Source material:
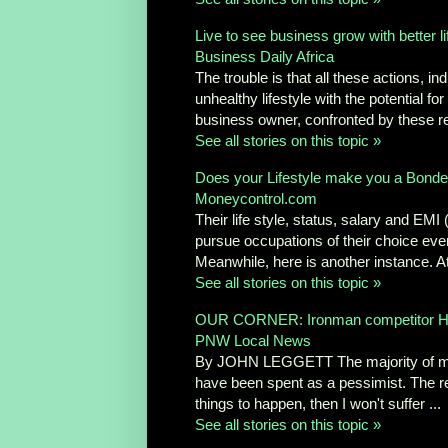
Live to see business grow with better l
Business Daily Africa
The trouble is that all these actions, ind
unhealthy lifestyle with the potential 
business owner, confronted by these reali
See all stories on this topic »
Does your Lifestyle make you a Bond
Moneycontrol.com
Their life style, status, salary and EMI
pursue occupations of their choice even 
Meanwhile, here is another instance. At 
See all stories on this topic »
OUR CORNER: Ironman competitor Heidi 
PNW Local News
By JOHN LEGGETT The majority of my 5
have been spent as a pessimist. The reas
things to happen, then I won't suffer ...
See all stories on this topic »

Assignment: From the material above, output every line exactly as written, dropping any picture.

Written response:
Live to see business grow with better l
Business Daily Africa
The trouble is that all these actions, ind
unhealthy lifestyle with the potential 
business owner, confronted by these reali
See all stories on this topic »
Does your Lifestyle make you a Bond
Moneycontrol.com
Their life style, status, salary and EMI
pursue occupations of their choice even 
Meanwhile, here is another instance. At 
See all stories on this topic »
OUR CORNER: Ironman competitor Heidi 
PNW Local News
By JOHN LEGGETT The majority of my 5
have been spent as a pessimist. The reas
things to happen, then I won't suffer ...
See all stories on this topic »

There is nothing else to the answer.